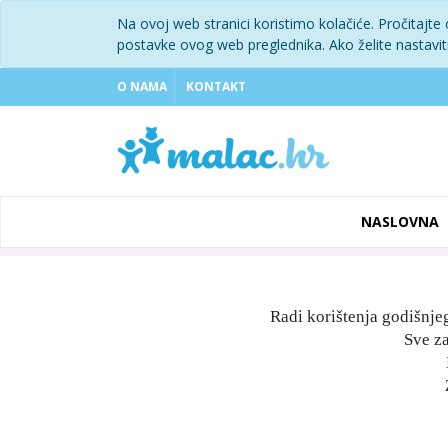
Na ovoj web stranici koristimo kolačiće. Pročitajte
postavke ovog web preglednika. Ako želite nastaviti 
O NAMA
KONTAKT
NASLOVNA
Radi korištenja godišnje
Sve z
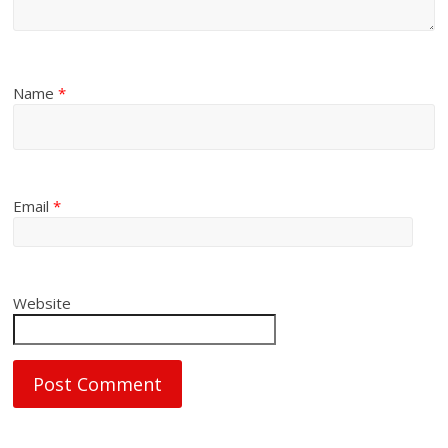
Name
*
Email
*
Website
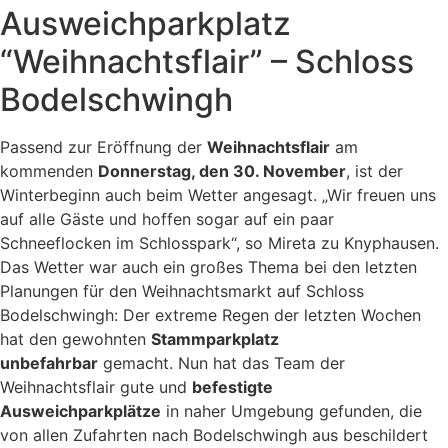
Ausweichparkplatz
“Weihnachtsflair” – Schloss
Bodelschwingh
Passend zur Eröffnung der
Weihnachtsflair
am
kommenden
Donnerstag, den 30. November
, ist der
Winterbeginn auch beim Wetter angesagt. „Wir freuen uns
auf alle Gäste und hoffen sogar auf ein paar
Schneeflocken im Schlosspark“, so Mireta zu Knyphausen.
Das Wetter war auch ein großes Thema bei den letzten
Planungen für den Weihnachtsmarkt auf Schloss
Bodelschwingh: Der extreme Regen der letzten Wochen
hat den gewohnten
Stammparkplatz
unbefahrbar
gemacht. Nun hat das Team der
Weihnachtsflair gute und
befestigte
Ausweichparkplätze
in naher Umgebung gefunden, die
von allen Zufahrten nach Bodelschwingh aus beschildert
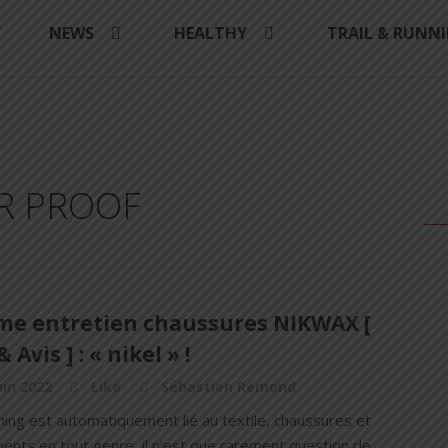
Y
NEWS
HEALTHY
TRAIL & RUNN
ER PROOF
e entretien chaussures NIKWAX [
 Avis ] : « nikel » !
uin 2022
Like
Sébastien Rémond
nning est automatiquement lié au textile, chaussures et
ents en tout genre, il n’est que rarement question de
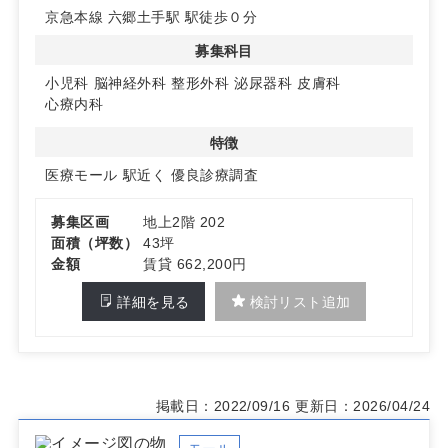
京急本線 六郷土手駅 駅徒歩０分
◆柔軟なスペース利用
募集科目
2階の複数区画を一括借り可能で、30㎡から最大70㎡まで
のスペースを自由に設計できます。詳細はお問い合わせく
小児科
脳神経外科
整形外科
泌尿器科
皮膚科
ださい。
心療内科
特徴
医療モール
駅近く
優良診療調査
募集区画
地上2階 202
面積（坪数）
43坪
金額
賃貸 662,200円
詳細を見る
検討リスト追加
掲載日：2022/09/16
更新日：2026/04/24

• **Exercise**: Give back exactly the lines from the line with "Weihnachtsflair gute und" through the end of the records, both included; keep all pictures out.

• **Your response**:
Weihnachtsflair gute und
befestigte
Ausweichparkplätze
in naher Umgebung gefunden, die
von allen Zufahrten nach Bodelschwingh aus beschildert
Y
NEWS
HEALTHY
TRAIL & RUNN
ER PROOF
e entretien chaussures NIKWAX [
 Avis ] : « nikel » !
uin 2022
Like
Sébastien Rémond
nning est automatiquement lié au textile, chaussures et
ents en tout genre, il n’est que rarement question de
京急本線 六郷土手駅 駅徒歩０分
◆柔軟なスペース利用
募集科目
2階の複数区画を一括借り可能で、30㎡から最大70㎡まで
のスペースを自由に設計できます。詳細はお問い合わせく
小児科
脳神経外科
整形外科
泌尿器科
皮膚科
ださい。
心療内科
特徴
医療モール
駅近く
優良診療調査
募集区画
地上2階 202
面積（坪数）
43坪
金額
賃貸 662,200円
詳細を見る
検討リスト追加
掲載日：2022/09/16
更新日：2026/04/24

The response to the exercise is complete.